(Data in this exercise begins)

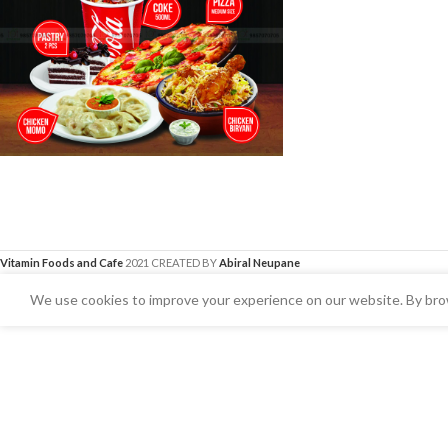
Vitamin Foods and Cafe
2021 CREATED BY
Abiral Neupane
We use cookies to improve your experience on our website. By brow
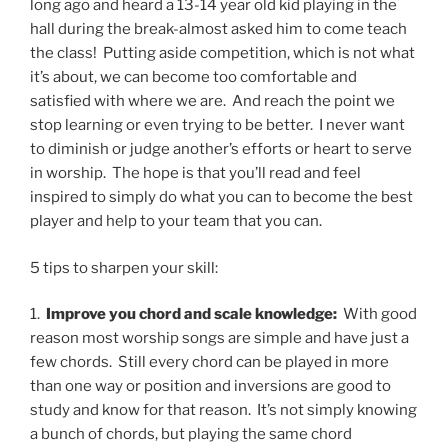
long ago and heard a 13-14 year old kid playing in the
hall during the break-almost asked him to come teach
the class!
Putting aside competition, which is not what
it’s about, we can become too comfortable and
satisfied with where we are.
And reach the point we
stop learning or even trying to be better.
I never want
to diminish or judge another’s efforts or heart to serve
in worship.
The hope is that you’ll read and feel
inspired to simply do what you can to become the best
player and help to your team that you can.
5 tips to sharpen your skill:
1.
Improve you chord and scale knowledge:
With good
reason most worship songs are simple and have just a
few chords.
Still every chord can be played in more
than one way or position and inversions are good to
study and know for that reason.
It’s not simply knowing
a bunch of chords, but playing the same chord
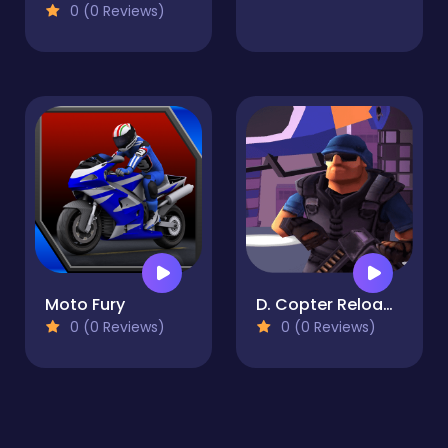
0 (0 Reviews)
Moto Fury
D. Copter Reloaded
0 (0 Reviews)
0 (0 Reviews)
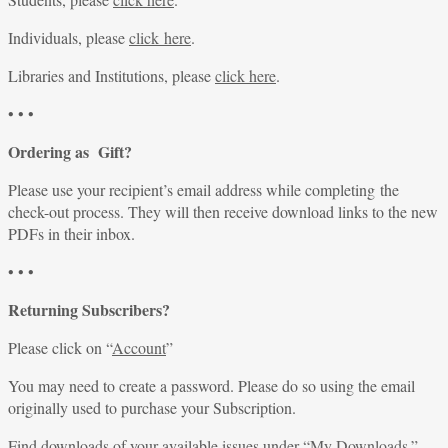
Individuals, please
click here
.
Libraries and Institutions, please
click here
.
• • •
Ordering as Gift?
Please use your recipient’s email address while completing the
check-out process. They will then receive download links to the new
PDFs in their inbox.
• • •
Returning Subscribers?
Please click on “
Account
”
You may need to create a password. Please do so using the email
originally used to purchase your Subscription.
Find downloads of your available issues under “
My Downloads
.”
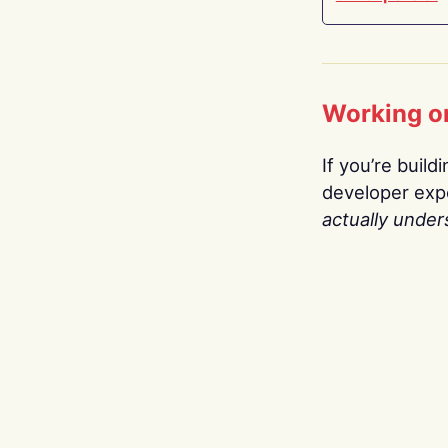
Working o
If you’re build
developer expe
actually under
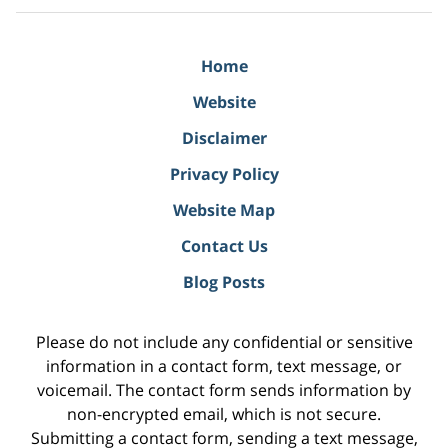
Home
Website
Disclaimer
Privacy Policy
Website Map
Contact Us
Blog Posts
Please do not include any confidential or sensitive
information in a contact form, text message, or
voicemail. The contact form sends information by
non-encrypted email, which is not secure.
Submitting a contact form, sending a text message,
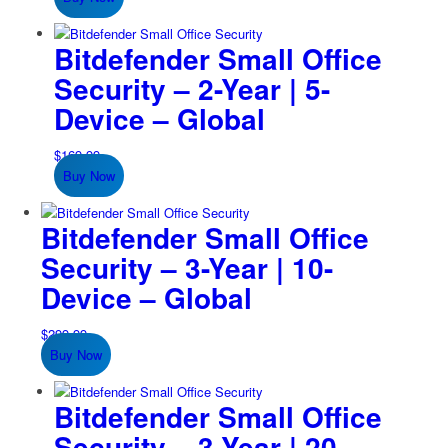
Bitdefender Small Office
Security – 2-Year | 5-
Device – Global
$
169.99
Buy Now
Bitdefender Small Office
Security – 3-Year | 10-
Device – Global
$
299.99
Buy Now
Bitdefender Small Office
Security – 3-Year | 20-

(Data in this exercise ends)

-- Work request --
Omitting all images, print the listing exactly.

-- Solution to this problem --
Vitamin Foods and Cafe
2021 CREATED BY
Abiral Neupane
We use cookies to improve your experience on our website. By brow
long ago and heard a 13-14 year old kid playing in the
hall during the break-almost asked him to come teach
the class!
Putting aside competition, which is not what
it’s about, we can become too comfortable and
satisfied with where we are.
And reach the point we
stop learning or even trying to be better.
I never want
to diminish or judge another’s efforts or heart to serve
in worship.
The hope is that you’ll read and feel
inspired to simply do what you can to become the best
player and help to your team that you can.
5 tips to sharpen your skill:
1.
Improve you chord and scale knowledge:
With good
reason most worship songs are simple and have just a
few chords.
Still every chord can be played in more
than one way or position and inversions are good to
study and know for that reason.
It’s not simply knowing
a bunch of chords, but playing the same chord
0 (0 Reviews)
Moto Fury
D. Copter Reloaded
0 (0 Reviews)
0 (0 Reviews)
Individuals, please
click here
.
Libraries and Institutions, please
click here
.
• • •
Ordering as Gift?
Please use your recipient’s email address while completing the
check-out process. They will then receive download links to the new
PDFs in their inbox.
• • •
Returning Subscribers?
Please click on “
Account
”
You may need to create a password. Please do so using the email
originally used to purchase your Subscription.
Find downloads of your available issues under “
My Downloads
.”
Working o
If you’re build
developer expe
actually under
Home
Website
Disclaimer
Privacy Policy
Website Map
Contact Us
Blog Posts
Please do not include any confidential or sensitive
information in a contact form, text message, or
voicemail. The contact form sends information by
non-encrypted email, which is not secure.
Submitting a contact form, sending a text message,
Bitdefender Small Office
Security – 2-Year | 5-
Device – Global
$
169.99
Buy Now
Bitdefender Small Office
Security – 3-Year | 10-
Device – Global
$
299.99
Buy Now
Bitdefender Small Office
Security – 3-Year | 20-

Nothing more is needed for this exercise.